**Activity**
Exactly the lines from the one containing "عیاش کی طرف منتقل ہوئی۔3 جواخبارکے آخیر تک" through the final line of the data are to be written out again, with nothing added.

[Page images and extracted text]
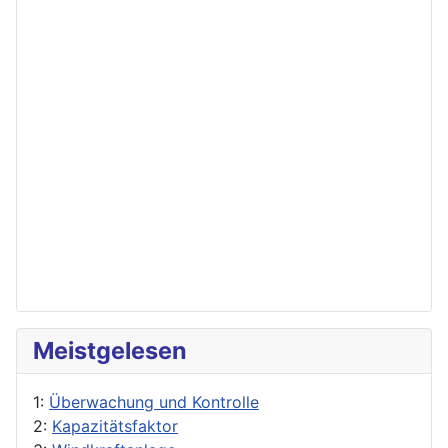
Meistgelesen
1:
Überwachung und Kontrolle
2:
Kapazitätsfaktor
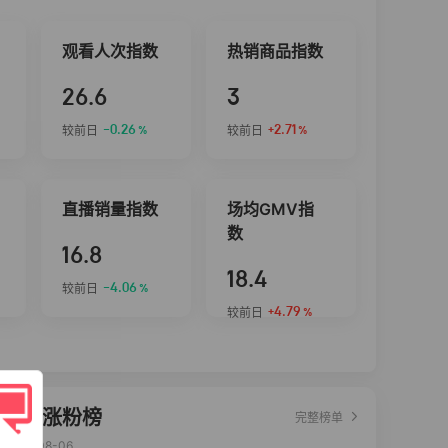
观看人次指数
热销商品指数
26.6
3
-0.26
+2.71
较前日
较前日
%
%
直播销量指数
场均GMV指
数
16.8
18.4
-4.06
较前日
%
+4.79
较前日
%
达人涨粉榜
完整榜单
2026-08-06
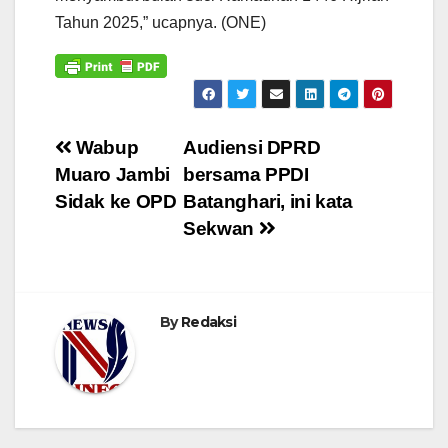
Tahun 2025,” ucapnya. (ONE)
Navigasi
Wabup
Audiensi DPRD
Muaro Jambi
bersama PPDI
pos
Sidak ke OPD
Batanghari, ini kata
Sekwan
By
Redaksi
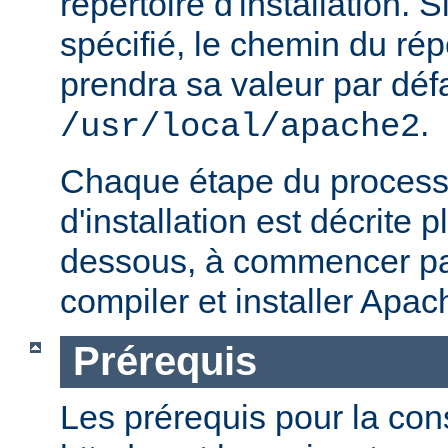
répertoire d'installation. S
spécifié, le chemin du répe
prendra sa valeur par défa
.
/usr/local/apache2
Chaque étape du processu
d'installation est décrite p
dessous, à commencer par
compiler et installer Apac
Prérequis
Les prérequis pour la con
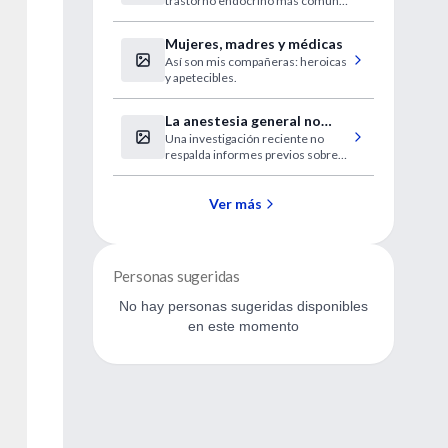
trastorno endócrino más común
exceso de andrógeno
en las mujeres en edad
reproductiva.
Mujeres, madres y médicas
Así son mis compañeras: heroicas
y apetecibles.
La anestesia general no
Una investigación reciente no
aumenta el riesgo de
respalda informes previos sobre
cáncer
una relación entre el cáncer y la
anestesia.
Ver más
Personas sugeridas
No hay personas sugeridas disponibles
en este momento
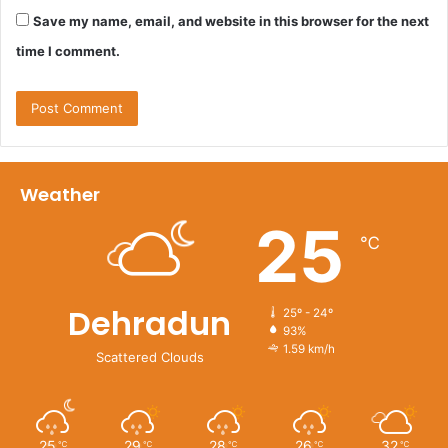
Save my name, email, and website in this browser for the next
time I comment.
Weather
25
℃
Dehradun
25º - 24º
93%
1.59 km/h
Scattered Clouds
25
29
28
26
32
℃
℃
℃
℃
℃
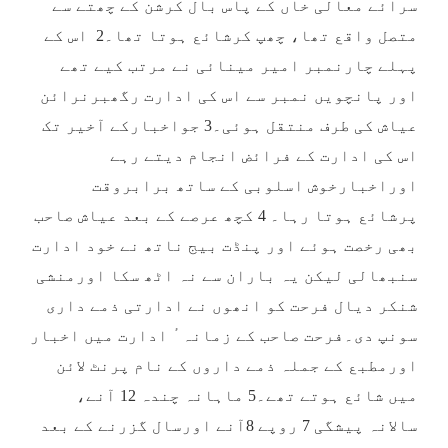
سرائے معالی خاں کے پاس بال کرشن کے چھتے سے
متصل واقع تھا، چھپ کرشائع ہوتا تھا۔2 اس کے
پہلے چارنمبر امیر مینائی نے مرتب کیے تھے
اور پانچویں نمبر سے اس کی ادارت رگھبرنرائن
عیاش کی طرف منتقل ہوئی۔3 جواخبارکے آخیر تک
اس کی ادارت کے فرائض انجام دیتے رہے
اوراخبارخوش اسلوبی کے ساتھ برابروقت
پرشائع ہوتا رہا۔ 4 کچھ عرصے کے بعد عیاش صاحب
بھی رخصت ہوئے اور پنڈت بیج ناتھ نے خود ادارت
سنبھالی لیکن یہ باران سے نہ اٹھ سکا اورمنشی
شنکر دیال فرحت کو انھوں نے ادارتی ذمے داری
سونپ دی۔فرحت صاحب کے زمانہ ٔ ادارت میں اخبار
اورمطبع کے جملہ ذمے داروں کے نام پرنٹ لائن
میں شائع ہوتے تھے۔5 ماہانہ چندہ 12 آنے،
سالانہ پیشگی 7 روپے 8آنے اورسال گزرنے کے بعد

**Task answer**
عیاش کی طرف منتقل ہوئی۔3 جواخبارکے آخیر تک
اس کی ادارت کے فرائض انجام دیتے رہے
اوراخبارخوش اسلوبی کے ساتھ برابروقت
پرشائع ہوتا رہا۔ 4 کچھ عرصے کے بعد عیاش صاحب
بھی رخصت ہوئے اور پنڈت بیج ناتھ نے خود ادارت
سنبھالی لیکن یہ باران سے نہ اٹھ سکا اورمنشی
شنکر دیال فرحت کو انھوں نے ادارتی ذمے داری
سونپ دی۔فرحت صاحب کے زمانہ ٔ ادارت میں اخبار
اورمطبع کے جملہ ذمے داروں کے نام پرنٹ لائن
میں شائع ہوتے تھے۔5 ماہانہ چندہ 12 آنے،
سالانہ پیشگی 7 روپے 8آنے اورسال گزرنے کے بعد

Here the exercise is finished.